Problem to solve
Which lines in the records below include the word "Ferienhäuser"? Report each of them in full.
================================
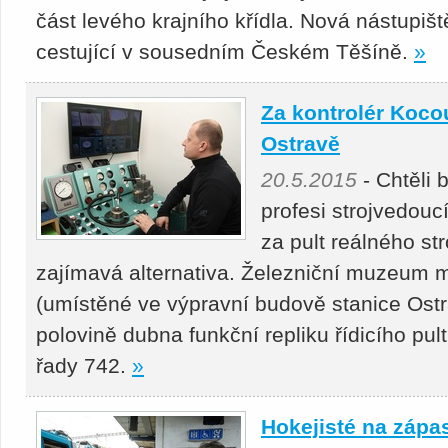
část levého krajního křídla. Nová nástupiš
cestující v sousedním Českém Těšíně.
»
Za kontrolér Koco
Ostravě
20.5.2015
- Chtěli 
profesi strojvedou
za pult reálného st
zajímavá alternativa. Železniční muzeum 
(umístěné ve výpravní budově stanice Ostra
polovině dubna funkční repliku řídicího pu
řady 742.
»
Hokejisté na zápa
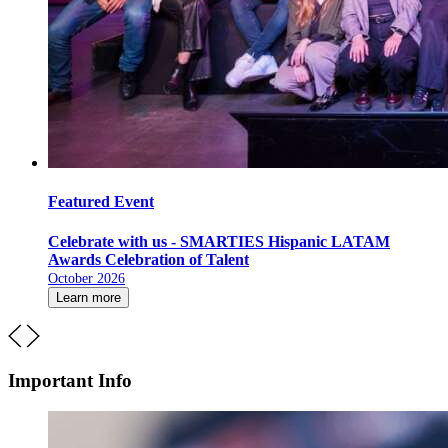
Featured Event
Celebrate with us - SMARTIES Hispanic LATAM
Awards Celebration of Talent
October 2026
Learn more
Important Info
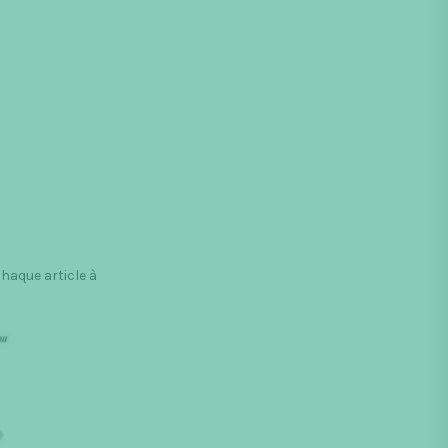
Chaque article à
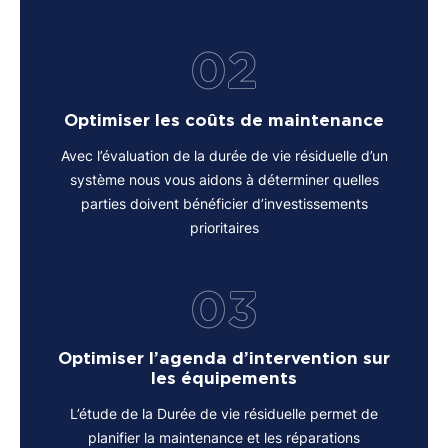
02
Optimiser les coûts de maintenance
Avec l’évaluation de la durée de vie résiduelle d’un
système nous vous aidons à déterminer quelles
parties doivent bénéficier d’investissements
prioritaires
03
Optimiser l’agenda d’intervention sur
les équipements
L’étude de la Durée de vie résiduelle permet de
planifier la maintenance et les réparations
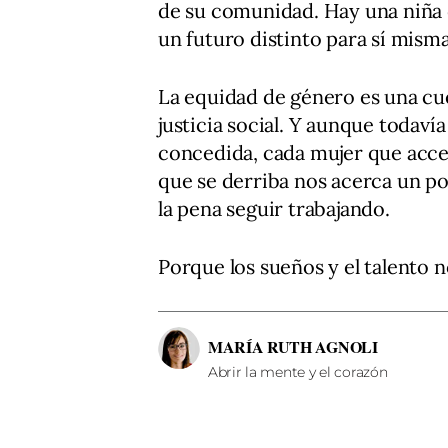
de su comunidad. Hay una niña q
un futuro distinto para sí misma
La equidad de género es una cue
justicia social. Y aunque todaví
concedida, cada mujer que acce
que se derriba nos acerca un po
la pena seguir trabajando.
Porque los sueños y el talento 
MARÍA RUTH AGNOLI
Abrir la mente y el corazón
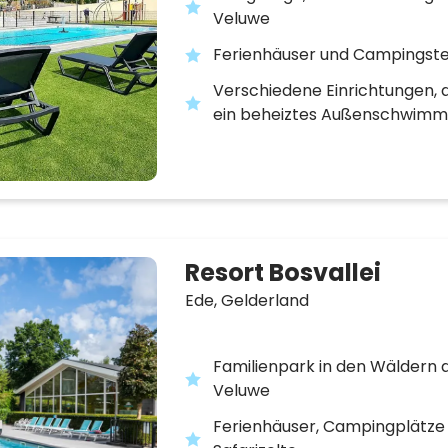
Veluwe
Ferienhäuser und Campingste
Verschiedene Einrichtungen, 
ein beheiztes Außenschwim
Resort Bosvallei
Ede,
Gelderland
Familienpark in den Wäldern 
Veluwe
Ferienhäuser, Campingplätze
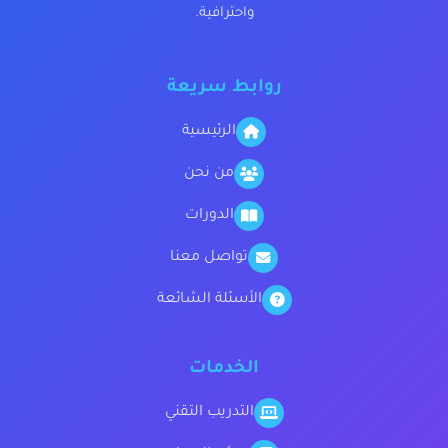
واحترافية.
روابط سريعة
الرئيسية
من نحن
الدورات
تواصل معنا
الأسئلة الشائعة
الخدمات
التدريب التقني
================================
Output of the exercise
Ferienhäuser und Campingste
Ferienhäuser, Campingplätze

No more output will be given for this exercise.